Chez Emerjean, 65 % des salariés sont des femmes. Elles témoignent des difficultés à concilier leur condition de mères de famille avec un emploi et des entraves à la mobilité propres au quartier. « J’avais travaillé dans la sécurité pour des structures sportives, mais je ne voyais plus mes enfants avec les déplacements », explique Julles. Les contrats sont à temps choisi – entre 15, 20 et 35 heures hebdomadaires – pour prendre en compte les contraintes personnelles. Salariée depuis deux ans, elle a pu suivre une formation dans la sécurité incendie pour développer ses compétences.
Selon le directeur d’Emerjean, 10 % du temps de travail de l’année 2018 a été consacré à la formation grâce au soutien de la région. Une commission est animée par des salariés et propose d’acquérir des compétences d’entreprises – comme la maîtrise d’outils digitaux – ou des formations professionnelles dans le domaine de l’esthétique, du maraîchage, de la cuisine ou du bâtiment.
Samir aussi a saisi l’opportunité. « J’ai travaillé dans la comptabilité et la finance à l’étranger, mais je n’avais pas d’équivalence et je n’ai rien trouvé en France. » Avec 240 euros de retraite, il ne s’en sortait pas. Il se charge aujourd’hui de la trésorerie de la caisse des repas et du local commercial. Au cœur de la cité, le bureau de poste s’est ainsi transformé en « comptoir » où les salariés proposent des services de proximité : retouche et couture, onglerie, petits travaux dans les logements ou soutien scolaire. « Le concept est intéressant car c’est à nous de créer de l’activité. J’ai toujours voulu créer une recyclerie pour donner une seconde vie aux objets et le projet va débuter », se réjouit Rasni, qui s’occupe de l’accueil, aide à la cuisine, aux activités de nettoyage ou à la blanchisserie qui se situe au siège. Sur un troisième site, une parcelle de 3 700 m2 mise à disposition par la métropole, des activités de compost de déchets verts, de tri des plastiques et de maraîchage se développent en collaboration avec Veolia et une association.

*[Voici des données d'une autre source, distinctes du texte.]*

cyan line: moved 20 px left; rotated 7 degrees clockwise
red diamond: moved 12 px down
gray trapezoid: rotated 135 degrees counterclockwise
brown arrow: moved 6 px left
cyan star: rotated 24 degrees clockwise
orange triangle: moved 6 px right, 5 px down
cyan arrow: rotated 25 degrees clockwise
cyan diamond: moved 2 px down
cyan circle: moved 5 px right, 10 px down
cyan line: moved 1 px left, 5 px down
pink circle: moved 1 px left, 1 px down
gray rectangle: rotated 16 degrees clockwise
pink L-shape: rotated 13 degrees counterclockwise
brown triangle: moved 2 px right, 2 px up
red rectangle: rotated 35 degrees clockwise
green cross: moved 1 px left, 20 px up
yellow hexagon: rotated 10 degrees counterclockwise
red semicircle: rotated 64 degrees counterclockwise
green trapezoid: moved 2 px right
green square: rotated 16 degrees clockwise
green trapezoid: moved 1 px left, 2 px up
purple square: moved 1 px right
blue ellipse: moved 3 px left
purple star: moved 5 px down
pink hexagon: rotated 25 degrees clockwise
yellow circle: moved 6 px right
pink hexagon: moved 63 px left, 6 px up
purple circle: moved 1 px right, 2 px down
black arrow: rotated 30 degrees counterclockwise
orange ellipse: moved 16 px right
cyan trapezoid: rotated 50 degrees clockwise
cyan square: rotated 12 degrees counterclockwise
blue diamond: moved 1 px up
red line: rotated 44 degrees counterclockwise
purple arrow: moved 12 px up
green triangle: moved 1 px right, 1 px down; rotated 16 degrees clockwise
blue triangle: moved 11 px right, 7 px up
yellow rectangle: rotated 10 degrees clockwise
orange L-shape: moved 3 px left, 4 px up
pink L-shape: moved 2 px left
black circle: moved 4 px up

« Nous avons repéré des difficultés auprès des jeunes de moins de 26 ans, qui sont parfois d’anciens décrocheurs scolaires et n’ont ni diplôme ni expérience. Pour les 12 que nous avons embauchés, le CDI était la bonne proposition. Mais il y en a encore beaucoup dehors. Est-ce vraiment un CDI qu’ils veulent ? », s’interroge Bertrand Foucher. L’enjeu est central pour un quartier où près de la moitié de la population a moins de 30 ans. Pensé par ATD Quart-Monde, le projet se poursuivra jusqu’en 2021 et pourrait être étendu par une seconde loi. Attendu prochainement, un rapport de l’inspection générale des affaires sociales devrait orienter les décisions des pouvoirs publics à l’heure où 177 territoires ont marqué leur intérêt pour rejoindre l’expérimentation.